Trump age como um imperador do Baixo Império Romano. Se apresenta como papa, como rei, diz que precisa governar acima da lei para salvar os EUA — e também o mundo. E isso não é teatro, é real. É com base nessa postura tirânica que ele toma decisões. Tudo é na base da lacração, da bravata, da porrada. Quem não concorda vira inimigo mortal, até um bilionário como Elon Musk, que há pouco era tratado como melhor amigo.

Mas essa lógica também é atravessada por impulsos caóticos. A racionalidade deles não é econômica nem estratégica, é emocional, messiânica, autoritária. Eles acham que podem fazer o relógio andar para trás. A agressividade do trumpismo nasce de uma ideologização extremada da política, girando em torno do personalismo radical de Trump. E isso gera decisões erráticas, desconectadas de avaliações objetivas do equilíbrio de forças.

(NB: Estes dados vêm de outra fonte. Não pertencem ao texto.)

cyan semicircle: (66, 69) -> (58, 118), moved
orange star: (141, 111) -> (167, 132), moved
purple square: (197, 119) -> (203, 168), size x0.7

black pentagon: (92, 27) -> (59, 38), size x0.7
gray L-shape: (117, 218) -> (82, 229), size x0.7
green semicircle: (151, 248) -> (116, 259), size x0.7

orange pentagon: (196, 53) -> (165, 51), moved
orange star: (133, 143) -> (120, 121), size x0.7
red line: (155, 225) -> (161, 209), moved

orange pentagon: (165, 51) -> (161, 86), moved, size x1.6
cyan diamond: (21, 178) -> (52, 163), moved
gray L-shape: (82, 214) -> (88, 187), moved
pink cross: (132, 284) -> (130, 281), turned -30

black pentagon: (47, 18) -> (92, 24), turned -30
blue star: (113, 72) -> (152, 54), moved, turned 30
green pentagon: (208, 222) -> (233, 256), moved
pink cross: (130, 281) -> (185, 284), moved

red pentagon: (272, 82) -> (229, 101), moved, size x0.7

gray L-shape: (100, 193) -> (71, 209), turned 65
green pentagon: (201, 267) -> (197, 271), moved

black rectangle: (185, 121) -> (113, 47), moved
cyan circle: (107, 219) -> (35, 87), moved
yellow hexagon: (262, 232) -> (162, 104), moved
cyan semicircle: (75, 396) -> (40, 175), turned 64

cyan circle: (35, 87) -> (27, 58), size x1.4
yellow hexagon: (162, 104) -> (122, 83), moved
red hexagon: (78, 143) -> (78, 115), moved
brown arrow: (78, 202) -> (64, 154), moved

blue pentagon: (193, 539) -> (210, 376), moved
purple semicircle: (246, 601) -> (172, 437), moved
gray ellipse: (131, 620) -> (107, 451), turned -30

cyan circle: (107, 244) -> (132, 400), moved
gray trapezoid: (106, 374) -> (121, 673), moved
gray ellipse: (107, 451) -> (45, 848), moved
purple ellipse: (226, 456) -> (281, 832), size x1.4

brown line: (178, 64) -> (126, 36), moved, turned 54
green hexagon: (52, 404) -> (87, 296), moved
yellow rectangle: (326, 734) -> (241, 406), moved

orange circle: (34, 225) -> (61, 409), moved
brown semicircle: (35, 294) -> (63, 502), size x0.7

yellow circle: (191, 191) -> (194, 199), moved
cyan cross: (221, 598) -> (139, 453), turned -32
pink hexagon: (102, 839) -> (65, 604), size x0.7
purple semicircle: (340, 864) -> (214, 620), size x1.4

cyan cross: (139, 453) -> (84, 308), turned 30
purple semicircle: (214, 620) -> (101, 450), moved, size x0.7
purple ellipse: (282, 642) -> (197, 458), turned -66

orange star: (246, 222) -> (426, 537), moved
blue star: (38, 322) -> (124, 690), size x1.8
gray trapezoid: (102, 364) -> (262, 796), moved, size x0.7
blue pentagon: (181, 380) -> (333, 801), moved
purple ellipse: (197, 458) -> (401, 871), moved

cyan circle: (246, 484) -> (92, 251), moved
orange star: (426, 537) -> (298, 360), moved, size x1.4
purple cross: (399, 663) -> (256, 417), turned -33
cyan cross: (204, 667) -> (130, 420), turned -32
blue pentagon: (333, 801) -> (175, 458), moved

Resultado: temos uma agressão que é intensa, mas também caótica. Não adianta achar que isso se resolve com concessões comerciais. Não se trata de comércio, e sim de geopolítica. Trump não quer acordo, quer submissão. O Brasil, para ele, deveria renunciar à própria autonomia.

E há ainda um componente de subestimação. Eles não acreditam na resistência dos outros. E por isso, com frequência, acabam reforçando os que tentam derrotar. É o que estamos vendo agora: Trump está se tornando, no mundo inteiro, um grande cabo eleitoral involuntário dos que ele chama de inimigos. Foi assim no México, na Colômbia, no Canadá, na Alemanha, na Dinamarca e na Austrália.

Considerando o temperamento de Trump, caso lhe seja conveniente, ele pode descartar Bolsonaro?

Não é muito fácil, porque Bolsonaro é o espelho dele no Brasil. A cartilha primária do bolsonarismo sempre foi o trumpismo. Bolsonaro e sua família sempre lhe cobriram das reverências as mais rastejantes, como dizer, literalmente, que são apaixonados por ele, que ele é o maior líder de todos os tempos. Também buscam copiá-lo na forma de governar, e inclusive na tentativa de golpe de Estado depois da derrota eleitoral. A inelegibilidade e a possível condenação de Bolsonaro à prisão por tentativa de golpe de Estado são uma lembrança permanente e pessoal a Trump do que poderia e deveria ter acontecido com ele em um sistema político menos disfuncional que o norte-americano.

Mas é claro que, mudando as circunstâncias, ele pode apoiar um candidato de extrema direita apoiado pelo próprio Bolsonaro, seja um de seus filhos ou não. E, infelizmente, nesse último caso, não falta gente disposta a se oferecer: candidatos a deputado, senador, governador, procurador-geral da República. Gente desfrutável e oportunista, descobrimos no último governo Bolsonaro, que é o que não falta. Mas agora ficou mais difícil, porque a interferência externa está mais escancarada e bem mais impopular. Tarcísio de Freitas que o diga.